Simons onderscheidt zeven pijlers van digitale didactiek:
Relaties leggen en onderhouden; leertechnologie helpt bij het ondersteunen van contacten met het werkveld in binnen en buitenland (communities of practice).
Creëren van nieuwe kennis; leertechnologie maakt interactie en communicatie gemakkelijker waardoor studenten actiever bij hun leerproces betrokken kunnen zijn.
Delen van kennis; ict biedt een veelheid aan publicatieplatformen om kennis te verspreiden, studenten zijn gemotiveerder als zij hun leeropbrengsten ook met anderen kunnen delen.

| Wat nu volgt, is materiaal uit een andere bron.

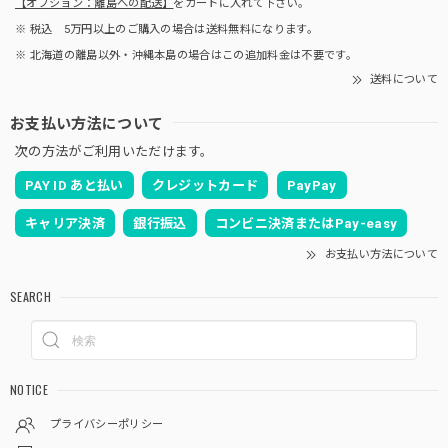
【オプション：離島への配送】
をカートに入れて下さい。
※ 税込 5万円以上のご購入の場合は送料無料になります。
※ 北海道の離島以外・沖縄本島の場合はこの追加料金は不要です。
送料について
お支払い方法について
次の方法がご利用いただけます。
PAY ID あと払い
クレジットカード
PayPay
キャリア決済
銀行振込
コンビニ決済またはPay-easy
お支払い方法について
SEARCH
NOTICE
プライバシーポリシー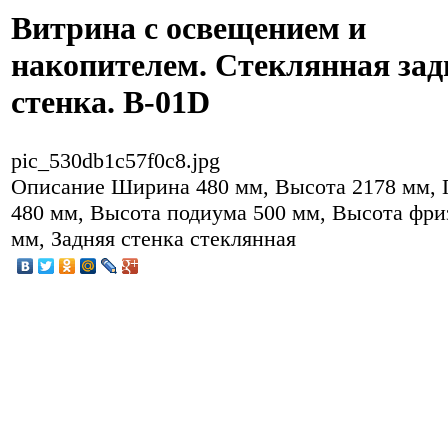
Витрина с освещением и
накопителем. Стеклянная зад
стенка. B-01D
pic_530db1c57f0c8.jpg
Описание
Ширина 480 мм, Высота 2178 мм, 
480 мм, Высота подиума 500 мм, Высота фри
мм, Задняя стенка стеклянная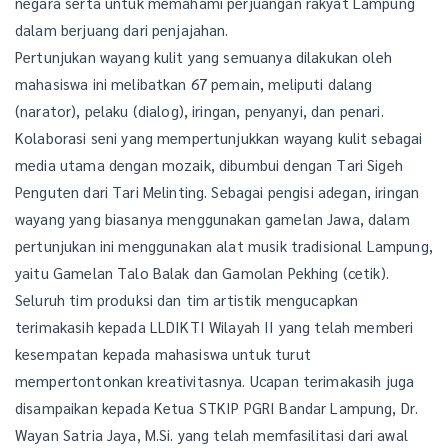
negara serta untuk memahami perjuangan rakyat Lampung
dalam berjuang dari penjajahan.
Pertunjukan wayang kulit yang semuanya dilakukan oleh
mahasiswa ini melibatkan 67 pemain, meliputi dalang
(narator), pelaku (dialog), iringan, penyanyi, dan penari.
Kolaborasi seni yang mempertunjukkan wayang kulit sebagai
media utama dengan mozaik, dibumbui dengan Tari Sigeh
Penguten dari Tari Melinting. Sebagai pengisi adegan, iringan
wayang yang biasanya menggunakan gamelan Jawa, dalam
pertunjukan ini menggunakan alat musik tradisional Lampung,
yaitu Gamelan Talo Balak dan Gamolan Pekhing (cetik).
Seluruh tim produksi dan tim artistik mengucapkan
terimakasih kepada LLDIKTI Wilayah II yang telah memberi
kesempatan kepada mahasiswa untuk turut
mempertontonkan kreativitasnya. Ucapan terimakasih juga
disampaikan kepada Ketua STKIP PGRI Bandar Lampung, Dr.
Wayan Satria Jaya, M.Si. yang telah memfasilitasi dari awal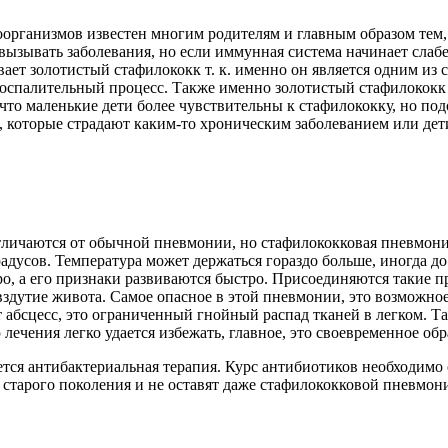
организмов известен многим родителям и главным образом тем, ч
вызывать заболевания, но если иммунная система начинает слаб
ет золотистый стафилококк т. к. именно он является одним из 
воспалительный процесс.
Также именно золотистый стафилококк
 что маленькие дети более чувствительны к стафилококку, но по
, которые страдают каким-то хроническим заболеванием или дети
тличаются от обычной пневмонии, но стафилококковая пневмон
 градусов. Температура может держаться гораздо больше, иногда
ро, а его признаки развиваются быстро. Присоединяются такие п
 вздутие живота. Самое опасное в этой пневмонии, это возможно
т абсцесс, это ограниченный гнойный распад тканей в легком. Т
ечения легко удается избежать, главное, это своевременное обр
тся антибактериальная терапия. Курс антибиотиков необходимо
тарого поколения и не оставят даже стафилококковой пневмони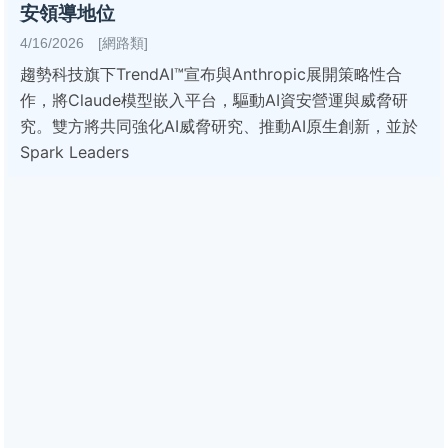
安領導地位
4/16/2026 [網路類]
趨勢科技旗下TrendAI™宣布與Anthropic展開策略性合
作，將Claude模型嵌入平台，驅動AI資安營運與威脅研
究。雙方將共同強化AI威脅研究、推動AI原生創新，並於
Spark Leaders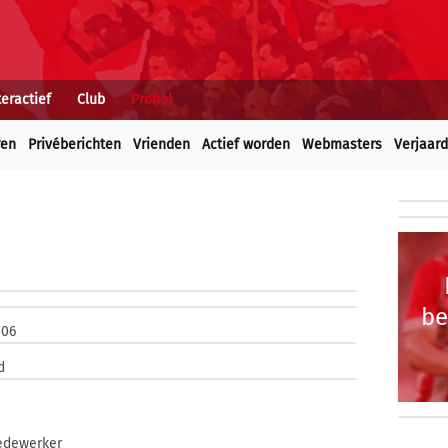
teractief
Club
Profiel
ren
Privéberichten
Vrienden
Actief worden
Webmasters
Verjaar
be
006
d
edewerker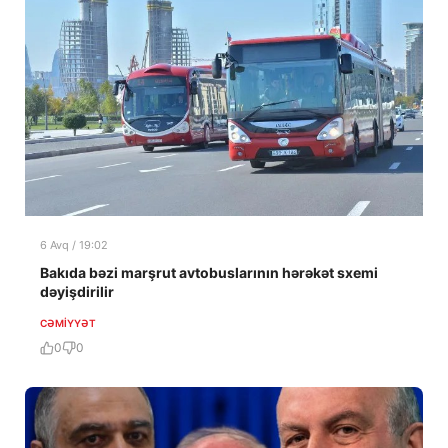
6 Avq / 19:02
Bakıda bəzi marşrut avtobuslarının hərəkət sxemi
dəyişdirilir
CƏMIYYƏT
0
0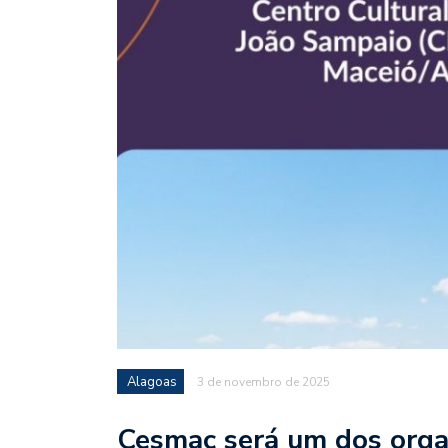
Alagoas
3 de novembro de 2025
Cesmac será um dos orga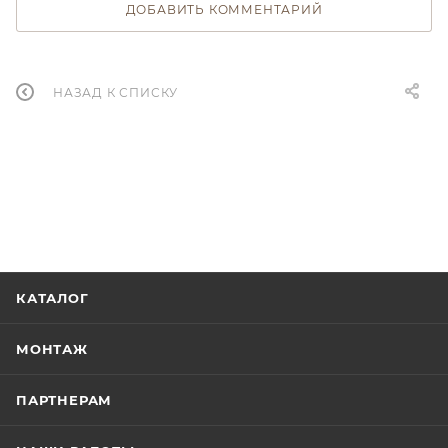
ДОБАВИТЬ КОММЕНТАРИЙ
НАЗАД К СПИСКУ
КАТАЛОГ
МОНТАЖ
ПАРТНЕРАМ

Transparant maken van het denken en samenwerken; leertechnologie maakt denk- en samenwerkingsprocessen die achteraf geanalyseerd kan worden (learning analytics).

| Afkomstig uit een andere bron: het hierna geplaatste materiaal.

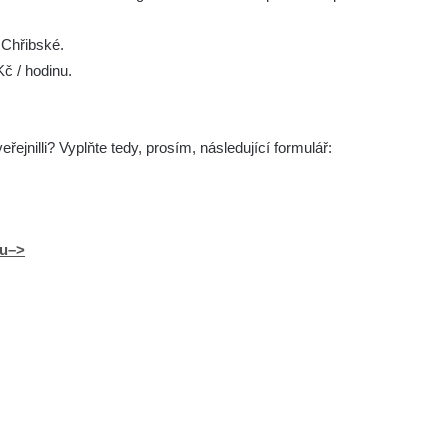
 Chřibské.
č / hodinu.
ejnilli? Vyplňte tedy, prosím, následující formulář:
lu–>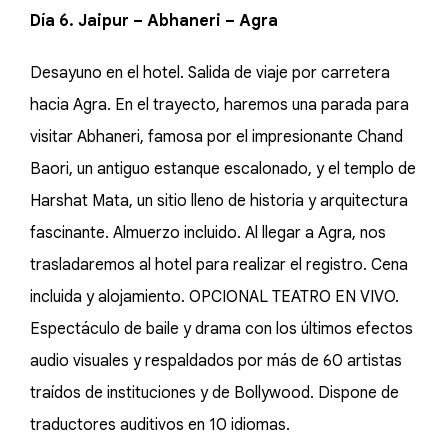
Día 6. Jaipur – Abhaneri – Agra
Desayuno en el hotel. Salida de viaje por carretera
hacia Agra. En el trayecto, haremos una parada para
visitar Abhaneri, famosa por el impresionante Chand
Baori, un antiguo estanque escalonado, y el templo de
Harshat Mata, un sitio lleno de historia y arquitectura
fascinante. Almuerzo incluido. Al llegar a Agra, nos
trasladaremos al hotel para realizar el registro. Cena
incluida y alojamiento. OPCIONAL TEATRO EN VIVO.
Espectáculo de baile y drama con los últimos efectos
audio visuales y respaldados por más de 60 artistas
traídos de instituciones y de Bollywood. Dispone de
traductores auditivos en 10 idiomas.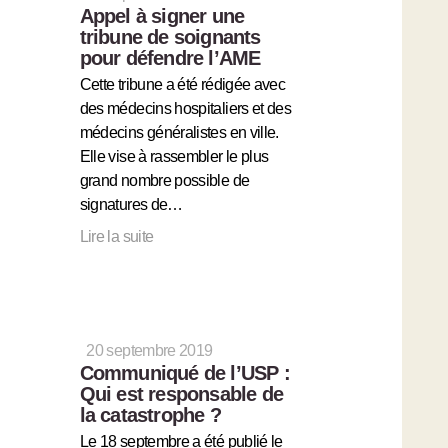
Appel à signer une
tribune de soignants
pour défendre l’AME
Cette tribune a été rédigée avec
des médecins hospitaliers et des
médecins généralistes en ville.
Elle vise à rassembler le plus
grand nombre possible de
signatures de…
Lire la suite
20 septembre 2019
Communiqué de l’USP :
Qui est responsable de
la catastrophe ?
Le 18 septembre a été publié le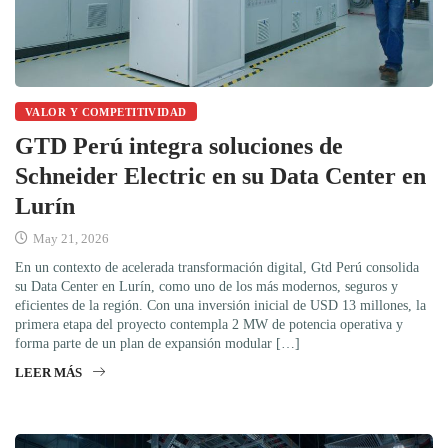
VALOR Y COMPETITIVIDAD
GTD Perú integra soluciones de
Schneider Electric en su Data Center en
Lurín
May 21, 2026
En un contexto de acelerada transformación digital, Gtd Perú consolida
su Data Center en Lurín, como uno de los más modernos, seguros y
eficientes de la región. Con una inversión inicial de USD 13 millones, la
primera etapa del proyecto contempla 2 MW de potencia operativa y
forma parte de un plan de expansión modular […]
LEER MÁS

Leren leren en metacognitieve ontwikkeling; de vergrote transparantie wordt ook duidelijk waar de problemen zitten waardoor de metacognitieve ontwikkeling gestimuleerd wordt, studenten leren van elkaar (feedback en peerfeedback).

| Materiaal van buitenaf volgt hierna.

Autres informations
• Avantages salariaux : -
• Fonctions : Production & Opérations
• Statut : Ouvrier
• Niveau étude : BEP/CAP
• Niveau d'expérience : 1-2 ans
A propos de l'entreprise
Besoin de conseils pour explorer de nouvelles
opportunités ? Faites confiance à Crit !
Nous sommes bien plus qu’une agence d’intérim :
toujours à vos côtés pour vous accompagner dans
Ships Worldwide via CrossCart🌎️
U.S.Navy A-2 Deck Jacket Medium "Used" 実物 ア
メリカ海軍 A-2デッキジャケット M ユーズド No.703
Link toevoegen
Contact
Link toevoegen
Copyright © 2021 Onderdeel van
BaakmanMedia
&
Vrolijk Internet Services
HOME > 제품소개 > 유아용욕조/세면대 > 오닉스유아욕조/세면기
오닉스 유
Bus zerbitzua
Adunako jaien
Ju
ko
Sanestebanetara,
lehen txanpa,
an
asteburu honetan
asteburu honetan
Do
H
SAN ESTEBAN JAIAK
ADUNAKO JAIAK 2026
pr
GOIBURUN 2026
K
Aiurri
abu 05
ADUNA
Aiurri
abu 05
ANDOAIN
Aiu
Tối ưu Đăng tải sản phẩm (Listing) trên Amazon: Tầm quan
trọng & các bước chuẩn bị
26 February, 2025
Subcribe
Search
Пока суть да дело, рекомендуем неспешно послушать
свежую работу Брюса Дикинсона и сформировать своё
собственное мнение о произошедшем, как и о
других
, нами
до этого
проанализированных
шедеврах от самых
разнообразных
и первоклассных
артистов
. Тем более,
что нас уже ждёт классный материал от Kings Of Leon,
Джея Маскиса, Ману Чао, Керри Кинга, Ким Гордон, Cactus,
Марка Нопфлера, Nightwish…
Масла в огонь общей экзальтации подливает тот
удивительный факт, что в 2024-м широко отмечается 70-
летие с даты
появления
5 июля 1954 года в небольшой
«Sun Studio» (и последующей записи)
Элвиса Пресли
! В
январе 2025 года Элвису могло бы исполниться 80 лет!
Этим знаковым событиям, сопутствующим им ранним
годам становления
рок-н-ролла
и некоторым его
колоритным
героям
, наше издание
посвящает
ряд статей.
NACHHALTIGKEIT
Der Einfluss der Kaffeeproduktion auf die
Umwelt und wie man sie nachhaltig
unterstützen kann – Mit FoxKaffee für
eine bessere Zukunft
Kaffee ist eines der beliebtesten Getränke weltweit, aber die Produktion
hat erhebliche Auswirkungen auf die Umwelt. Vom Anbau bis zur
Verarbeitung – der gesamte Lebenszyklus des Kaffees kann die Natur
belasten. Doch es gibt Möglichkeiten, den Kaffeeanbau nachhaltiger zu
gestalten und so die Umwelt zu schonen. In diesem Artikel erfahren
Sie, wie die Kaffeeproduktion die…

Competenties centraal stellen; een digitale leeromgeving kan structuur bieden en ondersteuning aan leeractiviteiten waardoor de student meer overzicht krijgt van zijn eigen leerproces (portfolio).
Flexibiliteit verhogen; door leertechnologie kunnen studenten plaats- en tijdonafhankelijk leren, docenten kunnen variëren in sturing afhankelijk van de voorkennis (gepersonaliseerd leren).
Stappen van onderwijsontwerp
Digitale didactiek start met het ontwerpen van blended leeractiviteiten. Voor het ontwerpen van blended onderwijs kun je gebruikmaken van het ADDIE model. ADDIE staat voor de stappen analysis, design, development, implementation en evaluation.
In de analyse fase onderzoek je de huidige situatie. Dit doe je door middel van een analyse van het probleem, de kenmerken van de doelgroep, de context waarin wordt geleerd en de behoefte van de doelgroep.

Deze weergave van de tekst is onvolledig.